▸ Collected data

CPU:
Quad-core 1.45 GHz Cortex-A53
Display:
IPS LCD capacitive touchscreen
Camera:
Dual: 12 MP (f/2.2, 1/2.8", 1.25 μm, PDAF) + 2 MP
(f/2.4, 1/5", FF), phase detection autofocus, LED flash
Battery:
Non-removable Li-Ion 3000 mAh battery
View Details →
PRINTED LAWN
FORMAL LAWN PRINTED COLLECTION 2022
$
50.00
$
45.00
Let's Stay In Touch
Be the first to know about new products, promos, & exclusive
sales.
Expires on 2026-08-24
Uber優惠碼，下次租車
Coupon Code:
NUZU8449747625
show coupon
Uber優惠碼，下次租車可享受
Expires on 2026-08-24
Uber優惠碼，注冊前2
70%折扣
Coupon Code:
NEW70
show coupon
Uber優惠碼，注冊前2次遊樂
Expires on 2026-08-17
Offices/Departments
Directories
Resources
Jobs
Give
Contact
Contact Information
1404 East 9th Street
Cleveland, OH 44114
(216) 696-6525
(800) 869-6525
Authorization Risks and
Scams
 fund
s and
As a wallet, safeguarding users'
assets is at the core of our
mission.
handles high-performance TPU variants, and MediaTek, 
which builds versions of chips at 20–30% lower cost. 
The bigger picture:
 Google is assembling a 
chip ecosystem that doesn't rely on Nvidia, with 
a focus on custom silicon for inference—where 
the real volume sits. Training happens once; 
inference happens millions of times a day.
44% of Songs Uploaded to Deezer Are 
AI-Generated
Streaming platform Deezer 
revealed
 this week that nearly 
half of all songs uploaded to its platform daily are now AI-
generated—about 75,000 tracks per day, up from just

▸ What needs to be done
Copy all records verbatim.

▸ Result of the exercise
CPU:
Quad-core 1.45 GHz Cortex-A53
Display:
IPS LCD capacitive touchscreen
Camera:
Dual: 12 MP (f/2.2, 1/2.8", 1.25 μm, PDAF) + 2 MP
(f/2.4, 1/5", FF), phase detection autofocus, LED flash
Battery:
Non-removable Li-Ion 3000 mAh battery
View Details →
PRINTED LAWN
FORMAL LAWN PRINTED COLLECTION 2022
$
50.00
$
45.00
Let's Stay In Touch
Be the first to know about new products, promos, & exclusive
sales.
Expires on 2026-08-24
Uber優惠碼，下次租車
Coupon Code:
NUZU8449747625
show coupon
Uber優惠碼，下次租車可享受
Expires on 2026-08-24
Uber優惠碼，注冊前2
70%折扣
Coupon Code:
NEW70
show coupon
Uber優惠碼，注冊前2次遊樂
Expires on 2026-08-17
Offices/Departments
Directories
Resources
Jobs
Give
Contact
Contact Information
1404 East 9th Street
Cleveland, OH 44114
(216) 696-6525
(800) 869-6525
Authorization Risks and
Scams
 fund
s and
As a wallet, safeguarding users'
assets is at the core of our
mission.
handles high-performance TPU variants, and MediaTek, 
which builds versions of chips at 20–30% lower cost. 
The bigger picture:
 Google is assembling a 
chip ecosystem that doesn't rely on Nvidia, with 
a focus on custom silicon for inference—where 
the real volume sits. Training happens once; 
inference happens millions of times a day.
44% of Songs Uploaded to Deezer Are 
AI-Generated
Streaming platform Deezer 
revealed
 this week that nearly 
half of all songs uploaded to its platform daily are now AI-
generated—about 75,000 tracks per day, up from just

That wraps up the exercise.